The race is on in political and media circles to gauge the import of Kerry's sealed July 25, 1988 divorce from his first wife, Julia Stimson Thorne.
TRIBUNE, which successfully sued a court to gain access to Illinois Republican Jack Ryan's divorce papers and child custody records , is considering a similar push on Kerry, the DRUDGE REPORT has learned.
Other news outlets may soon follow.
CAMPAIGN CALLS DIVORCE DIGGING 'GUTTER BALL'
The Kerry campaign late Sunday called any old divorce digging a game of political "gutter ball."
"This is a trash hunt," said a senior Kerry source, who asked not to be named.

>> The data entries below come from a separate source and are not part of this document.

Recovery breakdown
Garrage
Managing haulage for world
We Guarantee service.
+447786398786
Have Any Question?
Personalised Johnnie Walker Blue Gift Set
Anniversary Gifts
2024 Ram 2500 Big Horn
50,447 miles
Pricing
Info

"No, I do not have a clue what is in the papers," explained the source. "But it is none of my business. And its none of your business, or any one's business... You're playing a game of gutter ball, Drudge."

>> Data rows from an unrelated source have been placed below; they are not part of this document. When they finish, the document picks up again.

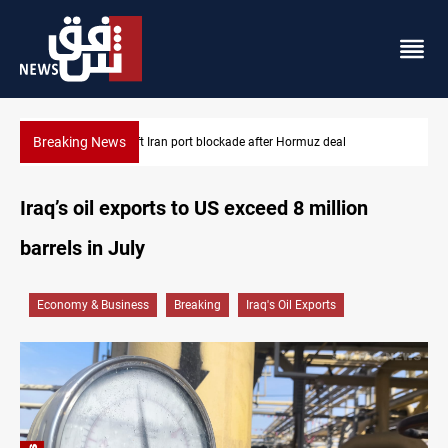
Breaking News
Syria foils ISIS bomb plot near Sayyida Zainab
Iraq’s oil exports to US exceed 8 million
barrels in July
Economy & Business
Breaking
Iraq's Oil Exports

"I would argue, adamantly, the records should remain sealed. And out of the hands of John's political enemies."
JUDGE: PUBLIC'S RIGHT TO KNOW
The Los Angeles judge which ordered the release of Ryan's sealed divorce ruled that the public interest in having access to the case records outweighed the Ryans' interest in protecting their child from the publicity that would follow the documents' release.
Ryan and his former wife released a statement saying they were "disturbed and angered" by last week's ruling by Superior Court Judge Robert Schnider, who was named a full judge by California Democrat Gov. Gray Davis.
"They were aware they were in a public court system and protection from embarrassment cannot be a basis for keeping from the public what's put in public courts," said Schnider, referring to Ryan and his ex-wife, actress Jeri Ryan. "The openness of court files must be maintained, so that the public ... can be assured that there is no favoritism shown to the rich and powerful."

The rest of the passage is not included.